State of UK’s cybersecurity examined at CPX London 2023

Alongside mentions of generative AI used by the likes of online sensations ChatGPT and its potential to be utilised in attacks, attendees heard talks from Virgin Atlantic’s CISO on his strategy building their cybersecurity, best practices for cyber resiliency, and the state of the UK’s cybersecurity. 

Lead by Scottish Government Cyber Advisory Board member and Check Point’s own CISO Deryck Mitchelson, attendees got an intimate look at the situation the UK cybersecurity finds itself in and what’s coming over the horizon. 

“The two most expensive attacks to manage and come back from are email attacks,” Mitchelson told the audience. In 2017, a coordinated attack dubbed ‘the WannaCry outbreak’, afflicted over 200,000 computers in over 150 countries. This went on to cost the UK £92 million. The ransomware was often delivered via emails that tricked the recipient into opening attachments and releasing malware onto their system. This is the same malware that captured the nation’s attention when it went on to hack the NHS and encrypt thousands of files, resulting in missed appointments and potential dissemination of confidential information.  

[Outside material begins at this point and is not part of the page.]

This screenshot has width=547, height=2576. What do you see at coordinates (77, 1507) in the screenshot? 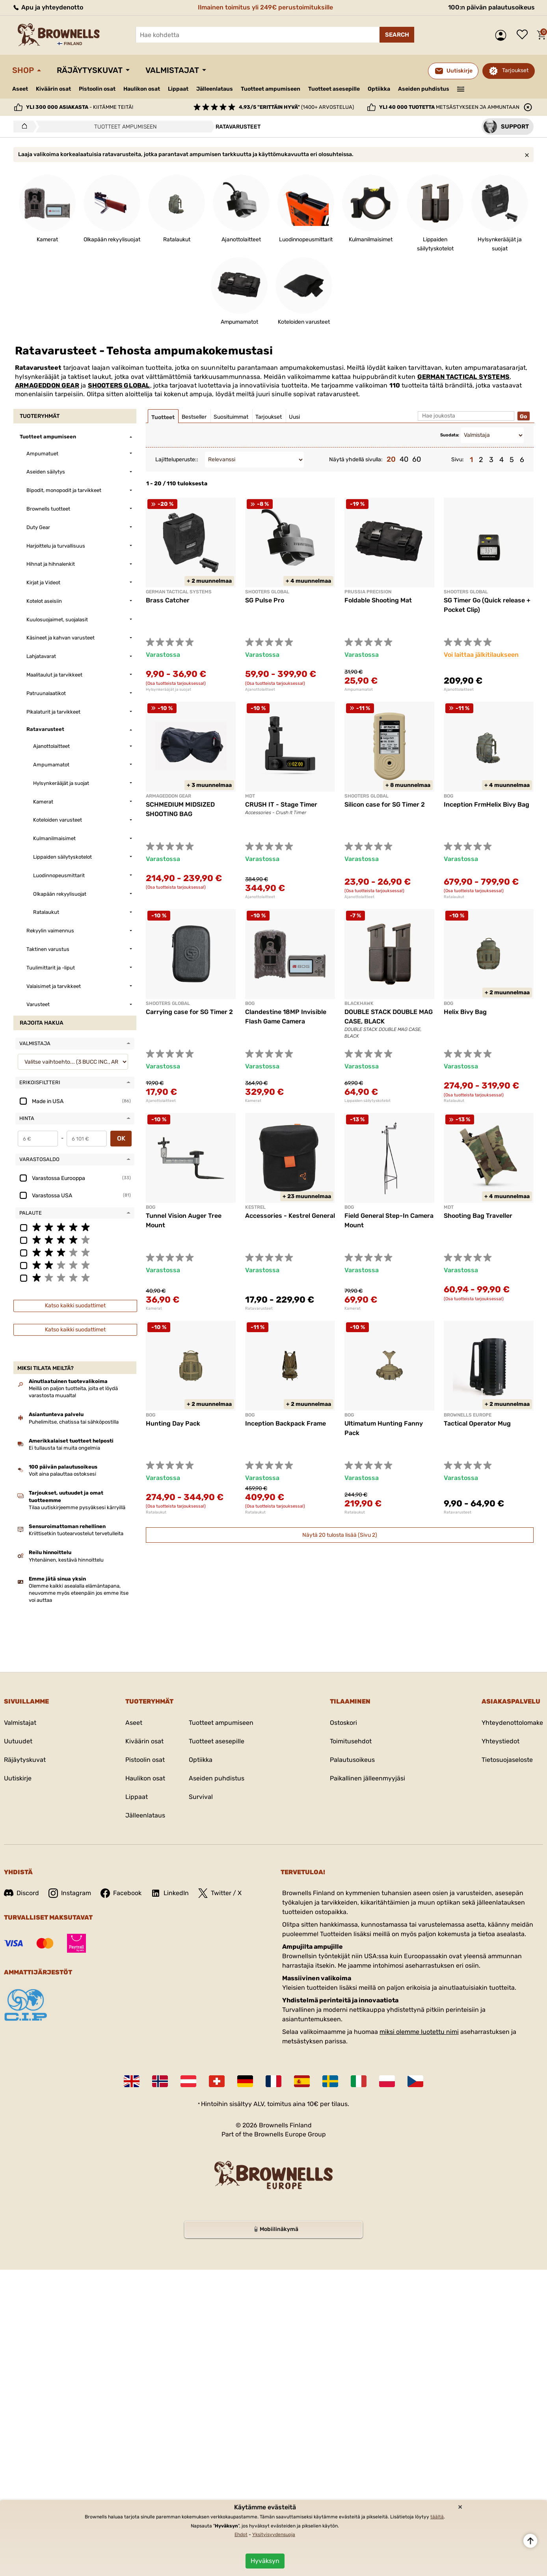
I see `Tilaa uutiskirjeemme pysyäksesi kärryillä` at bounding box center [77, 1507].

Despite the UK being a technologically developed country, and lessons should have been learnt, it seems that these issues are still cropping up. Mitchelson went on to show statistics that many small and medium sized enterprises don’t have adequate cybersecurity strategies in place. This was evidenced when in January of 2023, news broke that the Information Commissioner's Office was investigating up to 14 issues of hacks against schools in 2021 and 2022 that saw the potential leaking of student information and even passport scans.  

So, what should businesses and CISOs be looking at now for their cybersecurity needs? “I think now you need to get your zero trust strategy. Now more than ever before,” Mitchelson states. 

Listing the types of attacks organisations need to be aware of– phishing attacks, malware attacks, DDoS attacks, ransomware etc–Mitchelson emphasises the limiting effect zero trust systems can have on containing these attacks. When Uber was hit with a phishing attack in 2022 in which a hacker gained an Uber employee’s credentials and could then gain access to information throughout the system, zero trust began being touted as more of an essential than an added feature. With a zero trust cybersecurity model, the hacker’s lateral movement within the network would be limited as the network would be segmented and each segment would have security policies.  

Yet cybersecurity is not just reactive, Mitchelson states. He goes on to list recent action taken by US government agencies to try and curb illegal online activities – like closing down crypto exchanges to deny hackers funds and even publishing the names of known hackers. 

Although, Mitchelson goes on to lament current UK inertia in comparison. “We want to be global leaders, not just talk about it. We need to be more proactive”. Yet in this comparing of the UK’s government action on cybersecurity, the talk turns to the Cyber Security Strategy published last year. In it, Mitchelson praises the encouraging promises made and the recognition to learn from the EU’s comprehensive NIS Directive. 

Then, to round off the talk, Mitchelson leaves the audience with some food for thought by bringing in something topical to the talks: generative AI. With a number of leading experts like Google’s recently departed Dr Hilton and even ChatGPT’s CEO Sam Altmann warning of the dangers of this AI if left unrestricted, Mitchelson, stressing the importance of cybersecurity, posits: “Imagine if hackers gained unrestricted access to these companies currently stewarding these programmes.”